**DATA SUPPLIED**
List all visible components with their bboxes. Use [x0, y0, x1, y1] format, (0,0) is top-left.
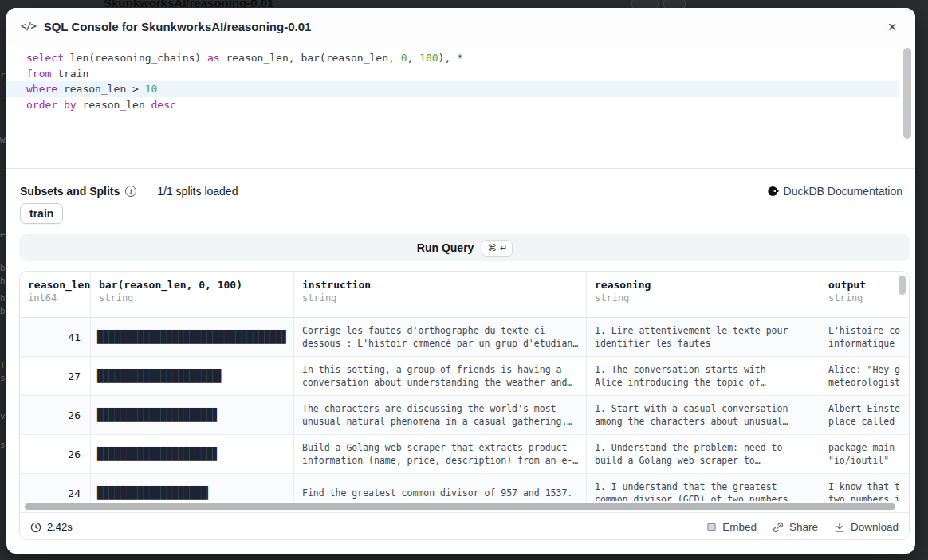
- cell-reasoning[interactable]: 1. Start with a casual conversation amon…: [587, 396, 820, 434]
- share-label: Share: [789, 521, 818, 533]
- column-type: string: [595, 292, 812, 303]
- cell-text: 1. Understand the problem: need to build…: [587, 441, 796, 467]
- cell-reason-len[interactable]: 27: [20, 357, 91, 395]
- background-text-fragment: b: [0, 263, 6, 273]
- cell-text: Build a Golang web scraper that extracts…: [294, 441, 586, 467]
- cell-text: Corrige les fautes d'orthographe du text…: [294, 324, 586, 350]
- results-card: reason_lenint64bar(reason_len, 0, 100)st…: [19, 271, 910, 540]
- column-header-reason-len: reason_lenint64: [20, 272, 91, 317]
- table-row: 27█████████████████████▌In this setting,…: [20, 357, 910, 396]
- cell-reasoning[interactable]: 1. Understand the problem: need to build…: [587, 435, 820, 473]
- bar-glyph: ████████████████████▊: [97, 408, 218, 422]
- bar-glyph: █████████████████████▌: [97, 369, 224, 383]
- table-row: 41████████████████████████████████▊Corri…: [20, 318, 910, 357]
- download-label: Download: [851, 521, 899, 533]
- bar-glyph: ████████████████████████████████▊: [97, 330, 287, 344]
- cell-text: I know that t two numbers i: [820, 480, 903, 501]
- sql-console-dialog: </> SQL Console for SkunkworksAI/reasoni…: [6, 8, 915, 554]
- code-icon: </>: [21, 21, 36, 32]
- table-vertical-scrollbar[interactable]: [899, 276, 906, 295]
- cell-instruction[interactable]: In this setting, a group of friends is h…: [294, 357, 587, 395]
- embed-button[interactable]: Embed: [706, 521, 757, 533]
- splits-status: 1/1 splits loaded: [157, 185, 238, 198]
- column-name: reasoning: [595, 279, 812, 291]
- cell-text: 1. Start with a casual conversation amon…: [587, 402, 796, 428]
- code-line: order by reason_len desc: [6, 97, 915, 113]
- code-line: where reason_len > 10: [6, 81, 899, 97]
- duckdb-icon: [768, 186, 779, 197]
- shortcut-badge: ⌘ ↵: [482, 240, 513, 257]
- background-text-fragment: h: [0, 293, 6, 303]
- sql-editor[interactable]: select len(reasoning_chains) as reason_l…: [6, 45, 915, 169]
- run-query-button[interactable]: Run Query ⌘ ↵: [19, 234, 910, 261]
- share-button[interactable]: Share: [773, 521, 818, 533]
- embed-label: Embed: [722, 521, 757, 533]
- background-text-fragment: T: [0, 360, 6, 370]
- code-line: select len(reasoning_chains) as reason_l…: [6, 50, 915, 66]
- run-query-label: Run Query: [417, 241, 474, 254]
- cell-text: package main "io/ioutil": [820, 441, 898, 467]
- cell-instruction[interactable]: Find the greatest common divisor of 957 …: [294, 474, 587, 501]
- cell-reason-len[interactable]: 41: [20, 318, 91, 356]
- cell-reasoning[interactable]: 1. I understand that the greatest common…: [587, 474, 820, 501]
- column-type: string: [302, 292, 578, 303]
- table-row: 26████████████████████▊The characters ar…: [20, 396, 910, 435]
- background-text-fragment: s: [0, 373, 6, 383]
- cell-text: 1. The conversation starts with Alice in…: [587, 363, 796, 389]
- background-text-fragment: b: [0, 306, 6, 316]
- column-header-output: outputstring: [820, 272, 910, 317]
- table-row: 24███████████████████▎Find the greatest …: [20, 474, 910, 501]
- download-icon: [834, 522, 845, 533]
- query-duration: 2.42s: [30, 521, 73, 533]
- cell-bar[interactable]: ████████████████████████████████▊: [91, 318, 294, 356]
- editor-scrollbar[interactable]: [903, 48, 911, 139]
- cell-instruction[interactable]: The characters are discussing the world'…: [294, 396, 587, 434]
- embed-icon: [706, 522, 717, 532]
- cell-output[interactable]: I know that t two numbers i: [820, 474, 910, 501]
- dialog-title: SQL Console for SkunkworksAI/reasoning-0…: [44, 20, 312, 33]
- cell-output[interactable]: Albert Einste place called: [820, 396, 910, 434]
- background-text-fragment: v: [0, 411, 6, 421]
- cell-text: 1. Lire attentivement le texte pour iden…: [587, 324, 796, 350]
- duckdb-doc-label: DuckDB Documentation: [784, 185, 902, 198]
- cell-output[interactable]: package main "io/ioutil": [820, 435, 910, 473]
- background-text-fragment: r: [0, 70, 6, 80]
- query-duration-value: 2.42s: [47, 521, 73, 533]
- download-button[interactable]: Download: [834, 521, 899, 533]
- cell-text: Find the greatest common divisor of 957 …: [294, 487, 576, 499]
- cell-reasoning[interactable]: 1. The conversation starts with Alice in…: [587, 357, 820, 395]
- share-link-icon: [773, 522, 784, 533]
- cell-reason-len[interactable]: 26: [20, 396, 91, 434]
- cell-text: L'histoire co informatique: [820, 324, 903, 350]
- cell-text: The characters are discussing the world'…: [294, 402, 586, 428]
- column-type: string: [828, 292, 910, 303]
- cell-bar[interactable]: ████████████████████▊: [91, 435, 294, 473]
- cell-reason-len[interactable]: 24: [20, 474, 91, 501]
- cell-instruction[interactable]: Corrige les fautes d'orthographe du text…: [294, 318, 587, 356]
- cell-reason-len[interactable]: 26: [20, 435, 91, 473]
- column-name: reason_len: [28, 279, 82, 291]
- subsets-heading: Subsets and Splits: [20, 185, 120, 198]
- table-row: 26████████████████████▊Build a Golang we…: [20, 435, 910, 474]
- column-type: int64: [28, 292, 82, 303]
- bar-glyph: ███████████████████▎: [97, 486, 213, 500]
- table-body: 41████████████████████████████████▊Corri…: [20, 318, 910, 501]
- cell-text: Alice: "Hey g meteorologist: [820, 363, 903, 389]
- background-text-fragment: e: [0, 229, 6, 240]
- cell-instruction[interactable]: Build a Golang web scraper that extracts…: [294, 435, 587, 473]
- clock-icon: [30, 522, 41, 533]
- table-horizontal-scrollbar[interactable]: [25, 503, 895, 510]
- close-icon[interactable]: ×: [882, 17, 902, 37]
- cell-output[interactable]: L'histoire co informatique: [820, 318, 910, 356]
- table-scrollbar-track: [20, 501, 909, 512]
- split-chip-train[interactable]: train: [20, 203, 63, 224]
- info-icon[interactable]: i: [125, 186, 136, 197]
- cell-output[interactable]: Alice: "Hey g meteorologist: [820, 357, 910, 395]
- cell-reasoning[interactable]: 1. Lire attentivement le texte pour iden…: [587, 318, 820, 356]
- cell-bar[interactable]: ████████████████████▊: [91, 396, 294, 434]
- cell-text: 1. I understand that the greatest common…: [587, 480, 796, 501]
- cell-bar[interactable]: █████████████████████▌: [91, 357, 294, 395]
- cell-bar[interactable]: ███████████████████▎: [91, 474, 294, 501]
- duckdb-doc-link[interactable]: DuckDB Documentation: [768, 185, 902, 198]
- dialog-titlebar: </> SQL Console for SkunkworksAI/reasoni…: [6, 8, 915, 45]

**TASK REQUIREMENTS**
Could you print the listing above word for word, without its pictures?

**ANSWER SECTION**
List all visible components with their bboxes. Use [x0, y0, x1, y1] format, (0,0) is top-left.
- cell-reasoning[interactable]: 1. Start with a casual conversation amon…: [587, 396, 820, 434]
- share-label: Share: [789, 521, 818, 533]
- column-type: string: [595, 292, 812, 303]
- cell-text: 1. Understand the problem: need to build…: [587, 441, 796, 467]
- cell-reason-len[interactable]: 27: [20, 357, 91, 395]
- background-text-fragment: b: [0, 263, 6, 273]
- cell-text: Build a Golang web scraper that extracts…: [294, 441, 586, 467]
- cell-text: Corrige les fautes d'orthographe du text…: [294, 324, 586, 350]
- results-card: reason_lenint64bar(reason_len, 0, 100)st…: [19, 271, 910, 540]
- column-header-reason-len: reason_lenint64: [20, 272, 91, 317]
- table-row: 27█████████████████████▌In this setting,…: [20, 357, 910, 396]
- cell-reasoning[interactable]: 1. Understand the problem: need to build…: [587, 435, 820, 473]
- bar-glyph: ████████████████████▊: [97, 408, 218, 422]
- bar-glyph: █████████████████████▌: [97, 369, 224, 383]
- table-row: 41████████████████████████████████▊Corri…: [20, 318, 910, 357]
- download-label: Download: [851, 521, 899, 533]
- bar-glyph: ████████████████████████████████▊: [97, 330, 287, 344]
- cell-text: I know that t two numbers i: [820, 480, 903, 501]
- sql-console-dialog: </> SQL Console for SkunkworksAI/reasoni…: [6, 8, 915, 554]
- code-icon: </>: [21, 21, 36, 32]
- table-vertical-scrollbar[interactable]: [899, 276, 906, 295]
- cell-instruction[interactable]: In this setting, a group of friends is h…: [294, 357, 587, 395]
- embed-button[interactable]: Embed: [706, 521, 757, 533]
- splits-status: 1/1 splits loaded: [157, 185, 238, 198]
- column-name: reasoning: [595, 279, 812, 291]
- cell-text: 1. Start with a casual conversation amon…: [587, 402, 796, 428]
- code-line: order by reason_len desc: [6, 97, 915, 113]
- code-line: where reason_len > 10: [6, 81, 899, 97]
- duckdb-icon: [768, 186, 779, 197]
- shortcut-badge: ⌘ ↵: [482, 240, 513, 257]
- background-text-fragment: h: [0, 293, 6, 303]
- sql-editor[interactable]: select len(reasoning_chains) as reason_l…: [6, 45, 915, 169]
- run-query-button[interactable]: Run Query ⌘ ↵: [19, 234, 910, 261]
- share-button[interactable]: Share: [773, 521, 818, 533]
- embed-label: Embed: [722, 521, 757, 533]
- background-text-fragment: T: [0, 360, 6, 370]
- code-line: select len(reasoning_chains) as reason_l…: [6, 50, 915, 66]
- run-query-label: Run Query: [417, 241, 474, 254]
- cell-text: package main "io/ioutil": [820, 441, 898, 467]
- cell-instruction[interactable]: Find the greatest common divisor of 957 …: [294, 474, 587, 501]
- cell-reason-len[interactable]: 41: [20, 318, 91, 356]
- cell-reasoning[interactable]: 1. I understand that the greatest common…: [587, 474, 820, 501]
- column-type: string: [302, 292, 578, 303]
- table-row: 26████████████████████▊The characters ar…: [20, 396, 910, 435]
- background-text-fragment: s: [0, 373, 6, 383]
- cell-text: 1. The conversation starts with Alice in…: [587, 363, 796, 389]
- background-text-fragment: b: [0, 306, 6, 316]
- column-header-output: outputstring: [820, 272, 910, 317]
- table-row: 24███████████████████▎Find the greatest …: [20, 474, 910, 501]
- download-icon: [834, 522, 845, 533]
- query-duration: 2.42s: [30, 521, 73, 533]
- cell-bar[interactable]: ████████████████████████████████▊: [91, 318, 294, 356]
- editor-scrollbar[interactable]: [903, 48, 911, 139]
- cell-instruction[interactable]: The characters are discussing the world'…: [294, 396, 587, 434]
- embed-icon: [706, 522, 717, 532]
- cell-output[interactable]: I know that t two numbers i: [820, 474, 910, 501]
- dialog-title: SQL Console for SkunkworksAI/reasoning-0…: [44, 20, 312, 33]
- cell-output[interactable]: Albert Einste place called: [820, 396, 910, 434]
- background-text-fragment: v: [0, 411, 6, 421]
- cell-text: 1. Lire attentivement le texte pour iden…: [587, 324, 796, 350]
- duckdb-doc-label: DuckDB Documentation: [784, 185, 902, 198]
- cell-output[interactable]: package main "io/ioutil": [820, 435, 910, 473]
- background-text-fragment: r: [0, 70, 6, 80]
- query-duration-value: 2.42s: [47, 521, 73, 533]
- download-button[interactable]: Download: [834, 521, 899, 533]
- cell-text: Find the greatest common divisor of 957 …: [294, 487, 576, 499]
- cell-reasoning[interactable]: 1. The conversation starts with Alice in…: [587, 357, 820, 395]
- share-link-icon: [773, 522, 784, 533]
- cell-reason-len[interactable]: 26: [20, 396, 91, 434]
- cell-text: L'histoire co informatique: [820, 324, 903, 350]
- cell-text: The characters are discussing the world'…: [294, 402, 586, 428]
- column-type: string: [828, 292, 910, 303]
- cell-bar[interactable]: ████████████████████▊: [91, 435, 294, 473]
- cell-reason-len[interactable]: 24: [20, 474, 91, 501]
- cell-instruction[interactable]: Corrige les fautes d'orthographe du text…: [294, 318, 587, 356]
- cell-reason-len[interactable]: 26: [20, 435, 91, 473]
- column-name: reason_len: [28, 279, 82, 291]
- subsets-heading: Subsets and Splits: [20, 185, 120, 198]
- table-row: 26████████████████████▊Build a Golang we…: [20, 435, 910, 474]
- column-type: int64: [28, 292, 82, 303]
- bar-glyph: ███████████████████▎: [97, 486, 213, 500]
- table-body: 41████████████████████████████████▊Corri…: [20, 318, 910, 501]
- cell-text: Alice: "Hey g meteorologist: [820, 363, 903, 389]
- background-text-fragment: e: [0, 229, 6, 240]
- cell-instruction[interactable]: Build a Golang web scraper that extracts…: [294, 435, 587, 473]
- clock-icon: [30, 522, 41, 533]
- table-horizontal-scrollbar[interactable]: [25, 503, 895, 510]
- close-icon[interactable]: ×: [882, 17, 902, 37]
- cell-output[interactable]: L'histoire co informatique: [820, 318, 910, 356]
- table-scrollbar-track: [20, 501, 909, 512]
- split-chip-train[interactable]: train: [20, 203, 63, 224]
- info-icon[interactable]: i: [125, 186, 136, 197]
- cell-output[interactable]: Alice: "Hey g meteorologist: [820, 357, 910, 395]
- cell-reasoning[interactable]: 1. Lire attentivement le texte pour iden…: [587, 318, 820, 356]
- cell-bar[interactable]: ████████████████████▊: [91, 396, 294, 434]
- cell-text: 1. I understand that the greatest common…: [587, 480, 796, 501]
- cell-bar[interactable]: █████████████████████▌: [91, 357, 294, 395]
- cell-bar[interactable]: ███████████████████▎: [91, 474, 294, 501]
- duckdb-doc-link[interactable]: DuckDB Documentation: [768, 185, 902, 198]
- dialog-titlebar: </> SQL Console for SkunkworksAI/reasoni…: [6, 8, 915, 45]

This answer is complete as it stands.